All DLS Sizing
August 9, 2016
Present: Amir, Ina, Mina
Task: Size and detect charge of the DSPC:Cholesterol:DSPE-PEG2000-MALEIMIDE liposomes received from Avanti Polar Lipids using a Malvern DLS
Materials: DSPC:Cholesterol:DSPE-PEG2000-MALEIMIDE liposomes, Malvern DLS
Liposome Aliquots
- 5mL of 30 mg/mL of liposomes were aliquoted into 11 aliquots of 450 µL each in the biosafety cabinet, with the lights shut off.
DLS sample preparation
- 500 µL of 1xPBS was placed in a new, clean cuvette
- 1 µL of the liposomes was transferred into the cuvette (1:500 dilution) and mixed by tapping the cuvette
- Bubbles were removed by tapping the cuvette and the outside of the cuvette was cleaned with a kim wipe before inserting into the Malvern DLS.
DLS readings
- Count rate > 200 is good; 250 is optimal
- Attenuator- 6-7 is good; anything much smaller or higher is not ideal
- Link to DLS exported data
August 10, 2016
Present: Amir, Mina
Second run
In this run, another vial of liposomes was used, it is marked sizing, the reason why a different one is used is because first run’s sample was taken out of the last vial.

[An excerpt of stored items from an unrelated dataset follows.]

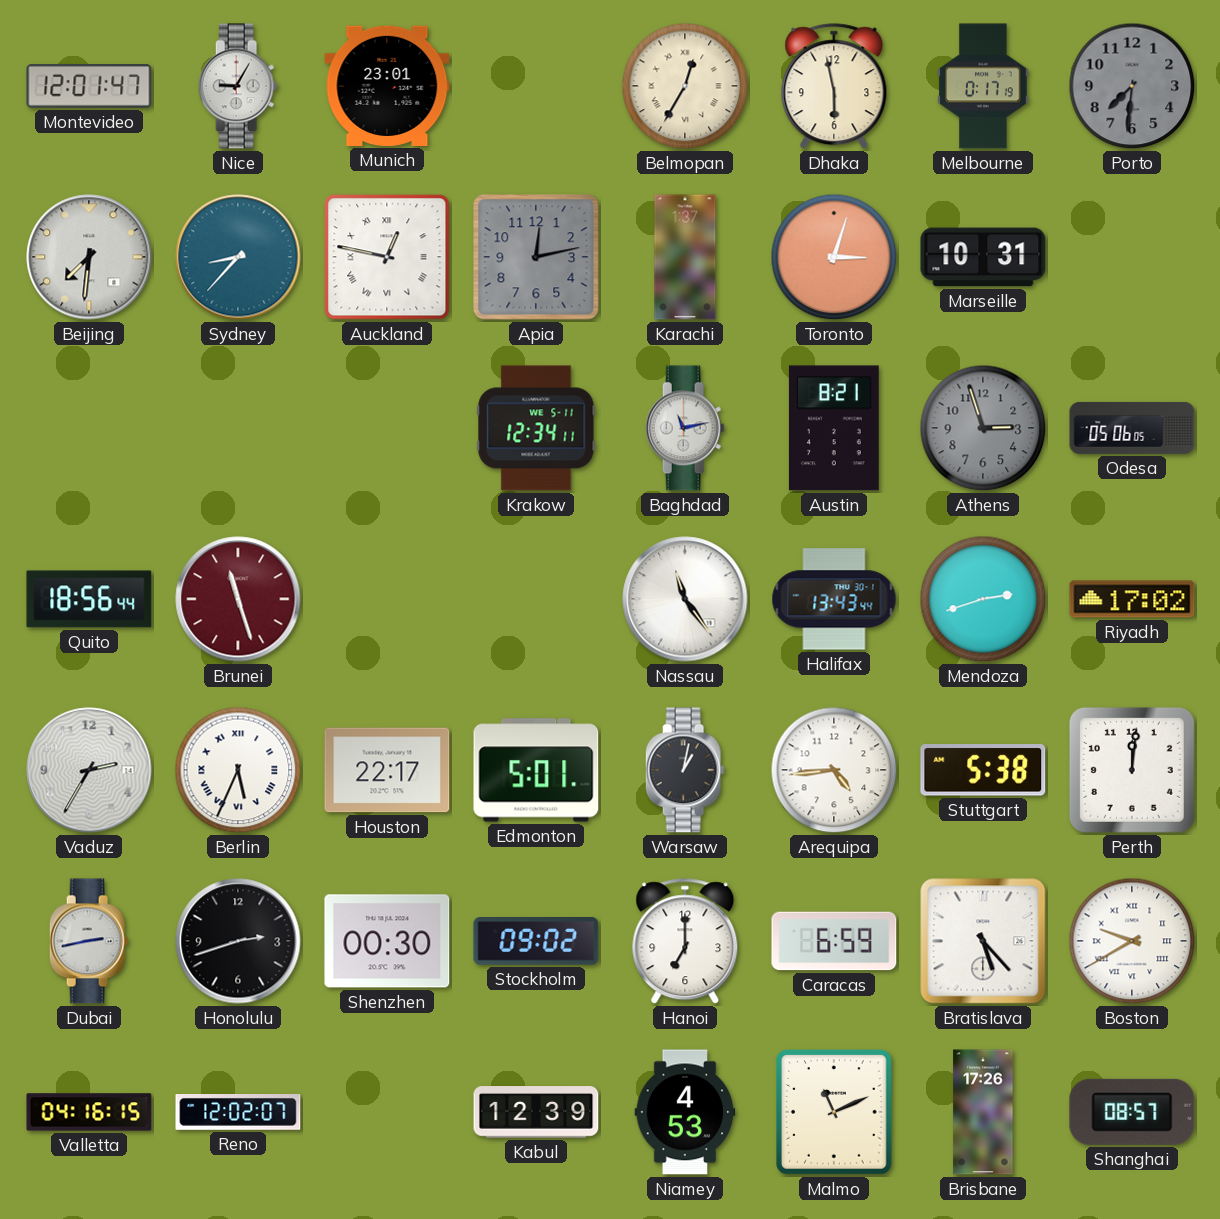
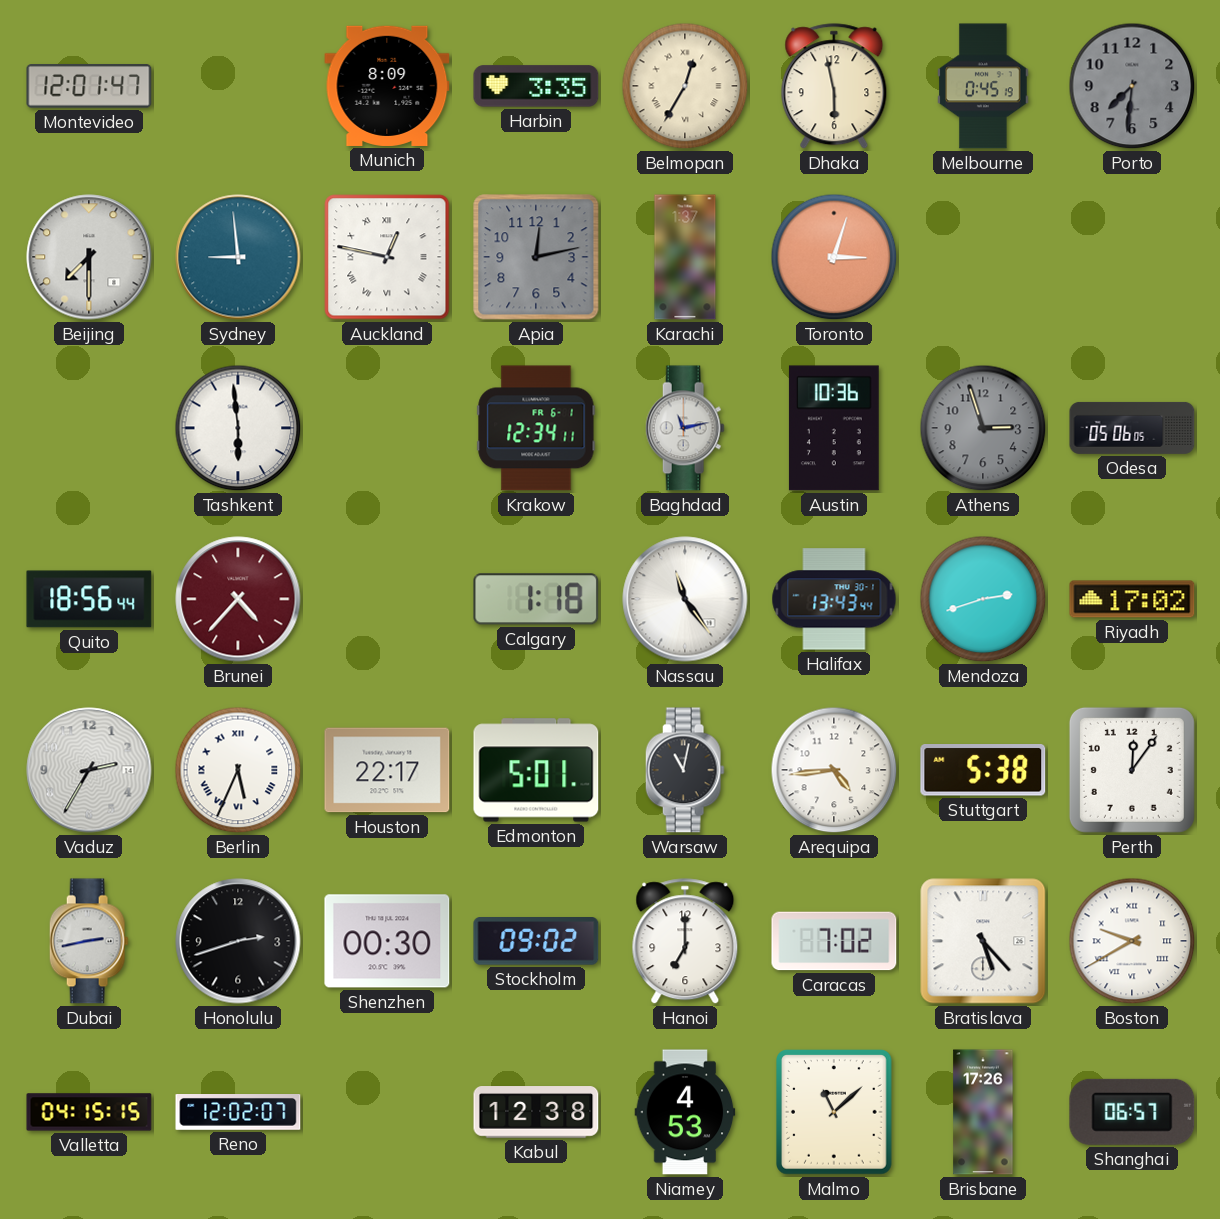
Nice: 9:05 -> none
Munich: 23:01 -> 8:09
Harbin: none -> 3:35
Melbourne: 0:17 -> 0:45
Beijing: 7:31 -> 7:30
Sydney: 8:37 -> 8:59
Marseille: 10:31 -> none
Tashkent: none -> 5:59
Krakow date: WE 5-11 -> FR 6-1
Austin: 8:21 -> 10:36
Brunei: 11:27 -> 4:37
Calgary: none -> 1:18
Warsaw: 1:02 -> 11:02
Perth: 12:01 -> 12:06
Caracas: 6:59 -> 7:02
Valletta: 04:16 -> 04:15
Kabul: 12:39 -> 12:38
Malmo: 11:11 -> 11:08
Shanghai: 08:57 -> 06:57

For this run, a 1:500 dilution was used.
Alynylam was used for measurements.
Two peaks were seen in intensity measurements, one at ~150, another at 5 microns, lower deviation was seen, average for measurement 1 was 130, for 2 and 3 were 210.
Diluted 2µL of liposomes (mixed by tapping the tube), in 100µL of homemade PBS. Used L-nylam according to expert advice.